The parties to this action entered into a contract whereby plaintiff agreed to publish advertisements of the defendants’ business in each issue of a trade journal for three years from April, 1912, to March, 1915, at an agreed price of $104 per year. On June 18, *21913, defendants notified the plaintiff that they canceled the contract and instructed plaintiff to do no more advertising for them. In February, 1914, the plaintiff brought an action against the defendants to recover the balance due under the contract for the first year’s advertising, which had been fully earned prior to the notification of cancellation, and recovered judgment therefor. This action is brought for damages for defendants’ breach of the contract. The measure of damages is alleged as the amount that the plaintiff would have received under the contract, had it been performed. The defendants pleaded the former action, and judgment as a bar to this action. The court below gave judgment for the defendants upon the pleadings and the judgment roll in the former action.
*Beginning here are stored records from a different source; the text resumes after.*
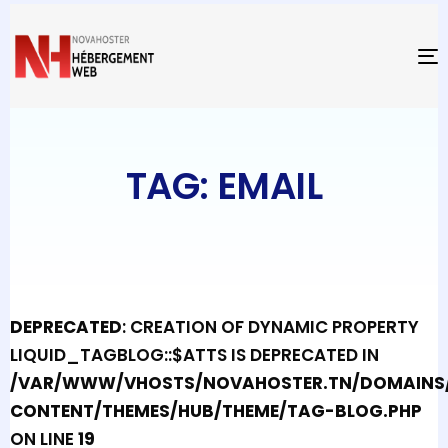
T
TAG: EMAIL
DEPRECATED
: CREATION OF DYNAMIC PROPERTY
LIQUID_TAGBLOG::$ATTS IS DEPRECATED IN
/VAR/WWW/VHOSTS/NOVAHOSTER.TN/DOMAINS/
CONTENT/THEMES/HUB/THEME/TAG-BLOG.PHP
ON LINE
19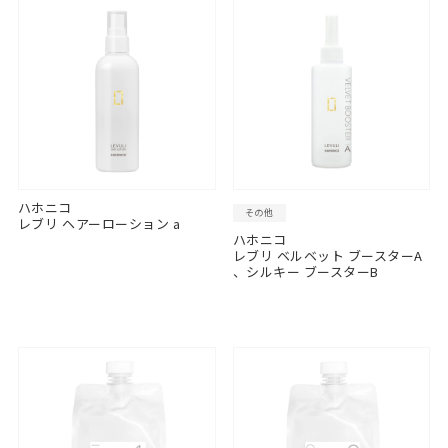
ハホニコ
その他
レブリ ヘアーローション a
ハホニコ
レブリ ベルベット ブースターA
、シルキー ブースターB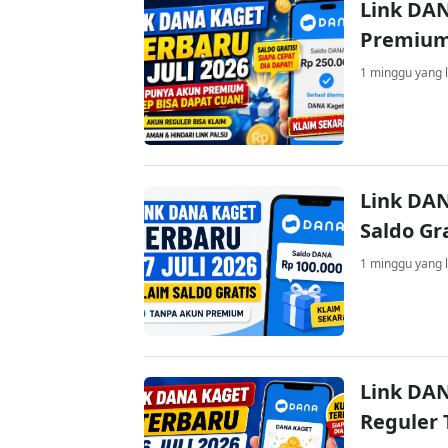
Link DAN
Premium
1 minggu yang l
Link DAN
Saldo Gr
1 minggu yang l
Link DAN
Reguler 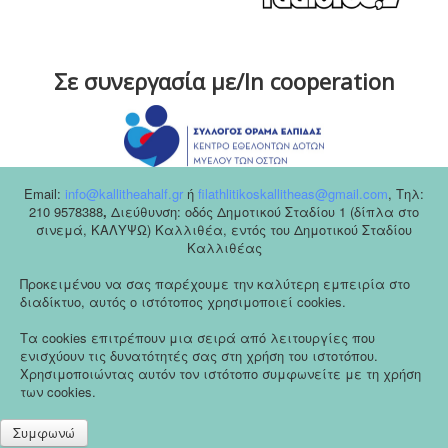
Σε συνεργασία με/In cooperation
Email:
info@kallitheahalf.gr
ή
filathlitikoskallitheas@gmail.com
,
Tηλ:
210 9578388
,
Διεύθυνση: οδός Δημοτικού Σταδίου 1 (δίπλα στο
σινεμά, ΚΑΛΥΨΩ) Καλλιθέα, εντός του Δημοτικού Σταδίου
Καλλιθέας
Προκειμένου να σας παρέχουμε την καλύτερη εμπειρία στο
διαδίκτυο, αυτός ο ιστότοπος χρησιμοποιεί cookies.
Τα cookies επιτρέπουν μια σειρά από λειτουργίες που
ενισχύουν τις δυνατότητές σας στη χρήση του ιστοτόπου.
Χρησιμοποιώντας αυτόν τον ιστότοπο συμφωνείτε με τη χρήση
των cookies.
Συμφωνώ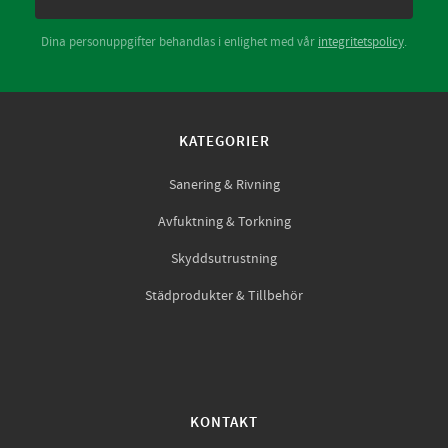
Dina personuppgifter behandlas i enlighet med vår
integritetspolicy
.
KATEGORIER
Sanering & Rivning
Avfuktning & Torkning
Skyddsutrustning
Städprodukter & Tillbehör
KONTAKT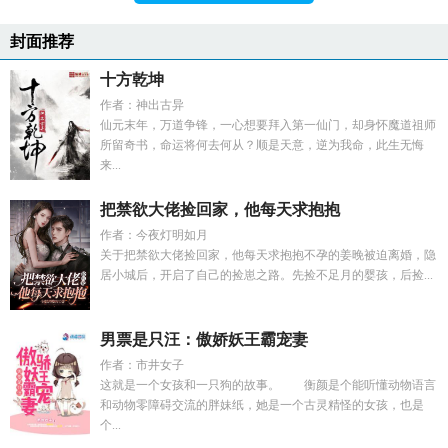
封面推荐
十方乾坤
作者：神出古异
仙元末年，万道争锋，一心想要拜入第一仙门，却身怀魔道祖师
所留奇书，命运将何去何从？顺是天意，逆为我命，此生无悔
来...
把禁欲大佬捡回家，他每天求抱抱
作者：今夜灯明如月
关于把禁欲大佬捡回家，他每天求抱抱不孕的姜晚被迫离婚，隐
居小城后，开启了自己的捡崽之路。先捡不足月的婴孩，后捡...
男票是只汪：傲娇妖王霸宠妻
作者：市井女子
这就是一个女孩和一只狗的故事。 衡颜是个能听懂动物语言
和动物零障碍交流的胖妹纸，她是一个古灵精怪的女孩，也是
个...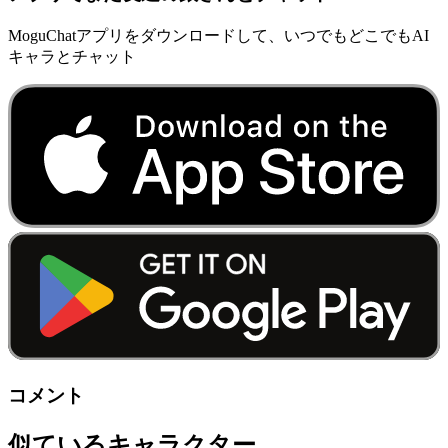
MoguChatアプリをダウンロードして、いつでもどこでもAI
キャラとチャット
コメント
似ているキャラクター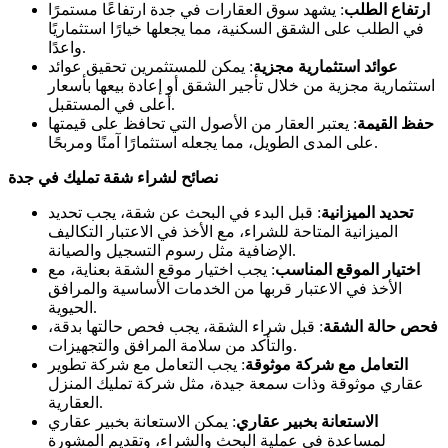
ارتفاع الطلب
: يشهد سوق العقارات في جدة ارتفاعًا مستمرًا
في الطلب على الشقق السكنية، مما يجعلها خيارًا استثماريًا
واعدًا.
عوائد استثمارية مجزية
: يمكن للمستثمرين تحقيق عوائد
استثمارية مجزية من خلال تأجير الشقق أو إعادة بيعها بأسعار
أعلى في المستقبل.
حفظ القيمة
: يعتبر العقار من الأصول التي تحافظ على قيمتها
على المدى الطويل، مما يجعله استثمارًا آمنًا ومربحًا.
نصائح لشراء شقة تمليك في جدة
تحديد الميزانية
: قبل البدء في البحث عن شقة، يجب تحديد
الميزانية المتاحة للشراء، مع الأخذ في الاعتبار التكاليف
الإضافية مثل رسوم التسجيل والصيانة.
اختيار الموقع المناسب
: يجب اختيار موقع الشقة بعناية، مع
الأخذ في الاعتبار قربها من الخدمات الأساسية والمرافق
الحيوية.
فحص حالة الشقة
: قبل شراء الشقة، يجب فحص حالتها بدقة،
والتأكد من سلامة المرافق والتجهيزات.
التعامل مع شركة موثوقة
: يجب التعامل مع شركة تطوير
عقاري موثوقة وذات سمعة جيدة، مثل شركة تمليك المنزل
العقارية.
الاستعانة بخبير عقاري
: يمكن الاستعانة بخبير عقاري
لمساعدة في عملية البحث والشراء، وتقديم المشورة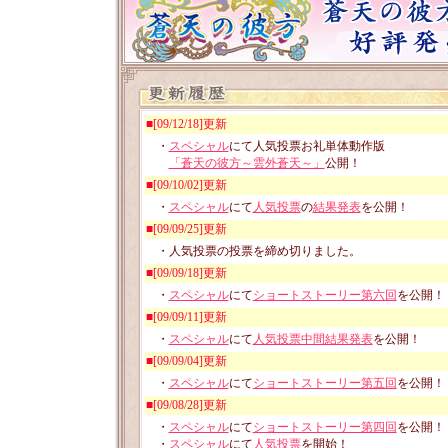
■[09/12/18]更新
・
スペシャル
にて人気投票お礼単体動作版
「蒼天の彼方～雲外蒼天～」
公開！
■[09/10/02]更新
・
スペシャル
にて
人気投票
の
結果発表
を公開！
■[09/09/25]更新
・人気投票の投票を締め切りました。
■[09/09/18]更新
・
スペシャル
にて
ショートストーリー第六回
を公開！
■[09/09/11]更新
・
スペシャル
にて
人気投票中間結果発表
を公開！
■[09/09/04]更新
・
スペシャル
にて
ショートストーリー第五回
を公開！
■[09/08/28]更新
・
スペシャル
にて
ショートストーリー第四回
を公開！
・
スペシャル
にて
人気投票
を開始！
[1,2] An action to recover a sum due and owing, according to the terms thereof, upon a portion of a contract that has been performed, is entirely separate and distinct from a cause of action arising out of a subsequent breach of the contract. While it is true both causes of action existed at the time the first action was brought, and could have been included in the complaint in that action, plaintiff, however, was not obliged to do so. Perry v. Dickerson, 85 N. Y. 345, 39 Am. Rep. 663. The rule is that where there exists a single cause of action, consisting of several items or installments, all that are due at the time of the commencement of the first action must be included. The rule does not apply to several separate and distinct causes of action.
The judgment should therefore be reversed, and a new trial granted, with costs to the appellant to abide the event. All concur.